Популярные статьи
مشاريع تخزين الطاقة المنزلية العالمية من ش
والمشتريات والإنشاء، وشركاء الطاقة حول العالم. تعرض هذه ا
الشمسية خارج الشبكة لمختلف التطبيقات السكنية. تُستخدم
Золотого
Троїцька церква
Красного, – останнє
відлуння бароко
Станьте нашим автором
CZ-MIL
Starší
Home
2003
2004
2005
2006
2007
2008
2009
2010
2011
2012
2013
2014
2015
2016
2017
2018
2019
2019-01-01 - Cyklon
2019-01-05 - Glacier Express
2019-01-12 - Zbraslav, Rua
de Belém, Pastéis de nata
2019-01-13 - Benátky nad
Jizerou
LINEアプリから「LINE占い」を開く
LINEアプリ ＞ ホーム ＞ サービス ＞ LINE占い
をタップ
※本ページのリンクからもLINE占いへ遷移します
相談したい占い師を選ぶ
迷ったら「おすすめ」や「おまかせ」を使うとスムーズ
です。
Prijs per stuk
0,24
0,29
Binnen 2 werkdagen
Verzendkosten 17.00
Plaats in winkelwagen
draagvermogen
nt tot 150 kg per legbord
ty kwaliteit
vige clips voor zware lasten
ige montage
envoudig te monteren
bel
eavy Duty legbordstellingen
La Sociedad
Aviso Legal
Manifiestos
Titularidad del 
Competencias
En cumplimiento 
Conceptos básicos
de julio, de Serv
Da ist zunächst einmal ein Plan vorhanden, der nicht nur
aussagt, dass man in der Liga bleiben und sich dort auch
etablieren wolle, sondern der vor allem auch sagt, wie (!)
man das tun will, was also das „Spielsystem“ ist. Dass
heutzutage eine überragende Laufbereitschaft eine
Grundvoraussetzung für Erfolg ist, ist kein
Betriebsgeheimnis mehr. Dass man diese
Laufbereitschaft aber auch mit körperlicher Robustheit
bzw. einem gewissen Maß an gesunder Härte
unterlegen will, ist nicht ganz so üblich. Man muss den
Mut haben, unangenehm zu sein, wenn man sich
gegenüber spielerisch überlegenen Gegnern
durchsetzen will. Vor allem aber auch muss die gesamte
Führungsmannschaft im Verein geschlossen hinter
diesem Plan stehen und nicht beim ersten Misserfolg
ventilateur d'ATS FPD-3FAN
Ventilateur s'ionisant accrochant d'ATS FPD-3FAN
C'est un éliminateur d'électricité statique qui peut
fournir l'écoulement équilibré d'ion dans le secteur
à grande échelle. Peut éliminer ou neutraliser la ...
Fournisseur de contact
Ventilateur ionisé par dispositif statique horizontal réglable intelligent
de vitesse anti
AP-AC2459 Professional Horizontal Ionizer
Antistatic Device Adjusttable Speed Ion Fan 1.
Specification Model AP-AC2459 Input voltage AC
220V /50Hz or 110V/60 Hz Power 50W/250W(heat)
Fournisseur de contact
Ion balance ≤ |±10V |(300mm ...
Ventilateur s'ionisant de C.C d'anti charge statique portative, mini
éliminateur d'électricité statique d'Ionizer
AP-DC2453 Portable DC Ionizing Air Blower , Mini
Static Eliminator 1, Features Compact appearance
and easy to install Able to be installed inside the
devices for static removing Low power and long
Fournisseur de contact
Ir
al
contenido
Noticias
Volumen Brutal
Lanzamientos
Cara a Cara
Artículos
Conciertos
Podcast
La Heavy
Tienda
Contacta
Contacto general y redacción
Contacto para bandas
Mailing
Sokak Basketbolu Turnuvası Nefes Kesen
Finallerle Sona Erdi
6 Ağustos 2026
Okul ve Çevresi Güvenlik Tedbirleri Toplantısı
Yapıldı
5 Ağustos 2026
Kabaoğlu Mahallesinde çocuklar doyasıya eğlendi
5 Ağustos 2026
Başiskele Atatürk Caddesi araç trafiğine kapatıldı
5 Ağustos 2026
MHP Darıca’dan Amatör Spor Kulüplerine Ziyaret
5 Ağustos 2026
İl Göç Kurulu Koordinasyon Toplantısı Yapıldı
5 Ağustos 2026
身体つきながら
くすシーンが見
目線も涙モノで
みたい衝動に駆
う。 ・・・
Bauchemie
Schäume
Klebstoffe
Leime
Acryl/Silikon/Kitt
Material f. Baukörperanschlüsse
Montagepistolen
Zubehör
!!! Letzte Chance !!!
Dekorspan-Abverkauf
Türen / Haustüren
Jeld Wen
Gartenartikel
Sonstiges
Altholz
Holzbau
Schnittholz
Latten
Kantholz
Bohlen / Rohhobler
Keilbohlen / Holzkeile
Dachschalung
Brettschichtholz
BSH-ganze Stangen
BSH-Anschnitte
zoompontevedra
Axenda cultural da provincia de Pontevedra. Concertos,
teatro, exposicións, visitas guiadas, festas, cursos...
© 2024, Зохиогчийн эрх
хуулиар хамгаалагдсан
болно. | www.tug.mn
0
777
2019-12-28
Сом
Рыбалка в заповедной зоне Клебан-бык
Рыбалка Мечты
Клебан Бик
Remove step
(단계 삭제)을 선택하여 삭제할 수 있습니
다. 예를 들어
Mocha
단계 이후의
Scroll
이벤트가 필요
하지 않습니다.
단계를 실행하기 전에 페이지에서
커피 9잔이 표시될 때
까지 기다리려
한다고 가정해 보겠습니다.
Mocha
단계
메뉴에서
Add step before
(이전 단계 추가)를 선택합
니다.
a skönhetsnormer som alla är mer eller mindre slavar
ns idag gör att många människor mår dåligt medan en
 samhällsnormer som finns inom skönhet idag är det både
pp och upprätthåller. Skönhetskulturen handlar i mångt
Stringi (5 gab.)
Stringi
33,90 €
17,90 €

::::

How to complete this task: Retype exactly the lines of the data above that fall between the line with "Remove step" and the line with "ns idag gör", inclusive, and add nothing.

Response below:
Remove step
(단계 삭제)을 선택하여 삭제할 수 있습니
다. 예를 들어
Mocha
단계 이후의
Scroll
이벤트가 필요
하지 않습니다.
단계를 실행하기 전에 페이지에서
커피 9잔이 표시될 때
까지 기다리려
한다고 가정해 보겠습니다.
Mocha
단계
메뉴에서
Add step before
(이전 단계 추가)를 선택합
니다.
a skönhetsnormer som alla är mer eller mindre slavar
ns idag gör att många människor mår dåligt medan en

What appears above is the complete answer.